When it comes to Kiddo’s take on the way things work, he doesn’t do what doesn’t benefit him in some way. If there is no concrete reason for it, then there is no reason for it at all. Thanks to autism, he doesn’t see intangibles as really existing. Things like, it makes Mommy happy or the house looks nice for company or brushing one’s own teeth shows you are becoming a big boy – no, these are not important in a mostly black and white world. I get the attitude. It’s like my own when it comes to making my bed...no one but me and Hubs goes into our bedroom and we’re just going to get back into it that night. What’s the point?
I’d like to say I’m doing something productive with the two minutes I don’t use to make the bed, but I’m probably just picking my toenails somewhere.
Imagine my shock and delight then, when Kiddo did a chore for something that didn’t cost me money. Oh, he still expected payment all right, but not in the form of toys or anything physically tangible. He did it to spend time with me.
It happened on Laundry Day, the one housecleaning item I cannot avoid. Among the many activities Kiddo’s school is always trying to guilt-trip us into participating in, Fun Naked Day is not among them. So dirty clothes must be washed and dried and folded and put away.
Kiddo wanted me to play remote-controlled cars with him. Quite frankly, I wanted to play too. Sending cars racing through the house to crash into walls and furniture and Hubs’ delicate ankles is a delight for me and child. However, there are days I impersonate a responsible adult. So I told my son, “I have to get this laundry put away. After I'm done, we'll play.”
He watched me for a few seconds as I worked on eradicating piles of neatly folded laundry. He considered the stacks of his socks, underwear, shirts, and pants. Then without any prompting whatsoever, he gathered his socks and went to his room.
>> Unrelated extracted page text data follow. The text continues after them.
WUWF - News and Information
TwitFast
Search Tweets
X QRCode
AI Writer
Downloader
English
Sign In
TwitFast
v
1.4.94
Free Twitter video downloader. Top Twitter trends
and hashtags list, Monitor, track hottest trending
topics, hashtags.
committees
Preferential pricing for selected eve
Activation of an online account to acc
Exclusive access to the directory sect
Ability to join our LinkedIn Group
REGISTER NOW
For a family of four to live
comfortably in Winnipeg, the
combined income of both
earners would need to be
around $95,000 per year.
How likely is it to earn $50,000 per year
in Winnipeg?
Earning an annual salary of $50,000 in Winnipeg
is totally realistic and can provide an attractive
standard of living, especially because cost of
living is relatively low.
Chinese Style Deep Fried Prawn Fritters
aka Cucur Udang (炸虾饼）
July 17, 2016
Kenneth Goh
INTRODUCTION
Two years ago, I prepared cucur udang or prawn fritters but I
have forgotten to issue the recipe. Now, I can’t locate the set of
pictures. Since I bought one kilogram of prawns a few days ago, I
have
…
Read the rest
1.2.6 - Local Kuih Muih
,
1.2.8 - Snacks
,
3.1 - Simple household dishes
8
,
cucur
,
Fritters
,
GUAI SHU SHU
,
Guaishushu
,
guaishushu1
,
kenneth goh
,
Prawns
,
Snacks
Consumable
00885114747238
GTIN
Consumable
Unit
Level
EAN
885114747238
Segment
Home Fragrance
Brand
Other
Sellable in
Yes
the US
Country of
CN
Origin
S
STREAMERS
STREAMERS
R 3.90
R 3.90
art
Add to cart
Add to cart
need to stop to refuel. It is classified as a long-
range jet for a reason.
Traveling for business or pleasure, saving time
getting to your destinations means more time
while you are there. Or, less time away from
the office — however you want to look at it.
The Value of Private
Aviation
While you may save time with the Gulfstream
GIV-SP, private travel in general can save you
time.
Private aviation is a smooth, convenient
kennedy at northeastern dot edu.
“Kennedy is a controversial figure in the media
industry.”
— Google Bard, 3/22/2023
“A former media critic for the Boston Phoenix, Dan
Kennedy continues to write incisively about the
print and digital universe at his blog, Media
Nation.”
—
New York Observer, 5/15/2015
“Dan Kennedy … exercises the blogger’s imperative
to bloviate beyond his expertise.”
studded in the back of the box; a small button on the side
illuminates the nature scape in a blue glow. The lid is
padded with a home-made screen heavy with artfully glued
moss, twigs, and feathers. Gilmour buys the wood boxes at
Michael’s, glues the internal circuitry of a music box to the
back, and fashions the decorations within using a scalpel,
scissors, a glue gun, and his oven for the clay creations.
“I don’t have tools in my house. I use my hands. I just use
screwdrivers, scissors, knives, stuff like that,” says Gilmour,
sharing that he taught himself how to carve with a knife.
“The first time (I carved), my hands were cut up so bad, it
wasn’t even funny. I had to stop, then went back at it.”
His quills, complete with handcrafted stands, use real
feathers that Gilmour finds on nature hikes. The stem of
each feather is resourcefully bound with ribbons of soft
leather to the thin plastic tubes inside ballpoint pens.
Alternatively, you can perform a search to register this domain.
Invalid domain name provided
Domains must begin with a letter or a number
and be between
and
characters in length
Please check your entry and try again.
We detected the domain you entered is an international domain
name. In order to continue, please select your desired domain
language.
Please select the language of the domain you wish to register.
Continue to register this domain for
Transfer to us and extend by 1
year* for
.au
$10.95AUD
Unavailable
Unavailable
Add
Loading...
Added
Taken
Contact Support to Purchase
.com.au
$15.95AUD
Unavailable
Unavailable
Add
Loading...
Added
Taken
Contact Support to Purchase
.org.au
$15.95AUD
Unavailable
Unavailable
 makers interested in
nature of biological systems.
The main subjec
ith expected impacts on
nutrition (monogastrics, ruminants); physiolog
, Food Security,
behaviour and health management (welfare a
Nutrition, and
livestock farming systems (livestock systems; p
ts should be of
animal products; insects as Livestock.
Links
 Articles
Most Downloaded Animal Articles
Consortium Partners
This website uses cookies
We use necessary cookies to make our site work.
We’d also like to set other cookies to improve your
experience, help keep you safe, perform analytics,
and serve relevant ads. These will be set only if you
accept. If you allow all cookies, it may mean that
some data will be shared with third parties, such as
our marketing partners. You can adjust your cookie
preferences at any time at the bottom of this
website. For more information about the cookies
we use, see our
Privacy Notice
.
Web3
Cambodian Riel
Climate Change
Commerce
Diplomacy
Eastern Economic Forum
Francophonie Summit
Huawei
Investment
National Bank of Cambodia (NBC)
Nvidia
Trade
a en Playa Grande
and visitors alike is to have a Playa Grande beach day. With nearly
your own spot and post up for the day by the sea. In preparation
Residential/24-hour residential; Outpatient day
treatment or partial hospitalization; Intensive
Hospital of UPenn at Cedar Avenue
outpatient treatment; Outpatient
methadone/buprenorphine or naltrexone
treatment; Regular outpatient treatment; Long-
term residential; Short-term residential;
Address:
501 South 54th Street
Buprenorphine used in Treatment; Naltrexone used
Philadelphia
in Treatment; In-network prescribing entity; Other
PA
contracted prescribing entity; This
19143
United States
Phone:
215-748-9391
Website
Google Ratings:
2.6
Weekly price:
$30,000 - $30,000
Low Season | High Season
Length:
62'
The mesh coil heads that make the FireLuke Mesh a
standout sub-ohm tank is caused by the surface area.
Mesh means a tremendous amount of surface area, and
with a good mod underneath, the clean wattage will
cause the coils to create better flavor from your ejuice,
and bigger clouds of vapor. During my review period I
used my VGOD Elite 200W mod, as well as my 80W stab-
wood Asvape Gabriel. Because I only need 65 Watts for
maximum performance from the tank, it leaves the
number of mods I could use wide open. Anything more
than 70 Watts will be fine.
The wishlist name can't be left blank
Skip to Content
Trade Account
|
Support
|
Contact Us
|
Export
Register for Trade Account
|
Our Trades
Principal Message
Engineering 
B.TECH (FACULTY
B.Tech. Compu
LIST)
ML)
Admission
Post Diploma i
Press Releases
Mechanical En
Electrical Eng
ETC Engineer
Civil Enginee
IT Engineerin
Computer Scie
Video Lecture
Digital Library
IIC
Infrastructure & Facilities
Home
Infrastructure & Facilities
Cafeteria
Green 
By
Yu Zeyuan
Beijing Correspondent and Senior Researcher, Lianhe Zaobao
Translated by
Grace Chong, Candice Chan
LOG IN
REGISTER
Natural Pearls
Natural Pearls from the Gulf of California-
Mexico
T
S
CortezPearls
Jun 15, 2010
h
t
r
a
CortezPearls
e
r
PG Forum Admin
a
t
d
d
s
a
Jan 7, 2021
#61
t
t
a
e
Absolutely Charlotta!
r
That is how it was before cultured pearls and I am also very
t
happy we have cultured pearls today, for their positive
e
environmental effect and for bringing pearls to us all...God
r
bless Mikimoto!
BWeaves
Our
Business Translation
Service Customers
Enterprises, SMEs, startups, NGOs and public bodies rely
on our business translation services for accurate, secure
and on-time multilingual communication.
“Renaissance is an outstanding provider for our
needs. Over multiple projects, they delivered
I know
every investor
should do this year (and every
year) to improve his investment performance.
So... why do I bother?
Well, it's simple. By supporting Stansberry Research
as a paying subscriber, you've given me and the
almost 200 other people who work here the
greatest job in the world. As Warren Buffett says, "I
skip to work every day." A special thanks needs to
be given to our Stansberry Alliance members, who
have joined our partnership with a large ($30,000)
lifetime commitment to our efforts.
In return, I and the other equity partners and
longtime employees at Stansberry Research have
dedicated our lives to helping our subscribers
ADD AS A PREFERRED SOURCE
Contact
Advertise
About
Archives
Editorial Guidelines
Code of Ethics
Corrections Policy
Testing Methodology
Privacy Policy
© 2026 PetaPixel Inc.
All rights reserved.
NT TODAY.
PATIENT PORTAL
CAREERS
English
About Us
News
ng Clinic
As I shuttled back and forth putting away towels, sheets, and my clothing, Kiddo put his belongings where they needed to be. Shirts were even hung neatly rather than being flung in the closet, which would be what I imagine he would do. I gaped in astonishment as he diligently worked with pants hangers and stacked underwear in his drawer.
We both finished putting away at the same time. As he handed me the remote control to one of his cars and said, “Mommy plays now,” my heart nearly burst wide open. His reward for performing a chore/life skill was time with me. It was the only thing he wanted then and there. I rarely see myself as any prize, but I was one to my son. Who’d have thunk?
Kids really do want their parents' time and attention. Sometimes we're better than toys. It's nice to be reminded that once in a while, the only investment expected is the cheapest and yet most valuable one of all.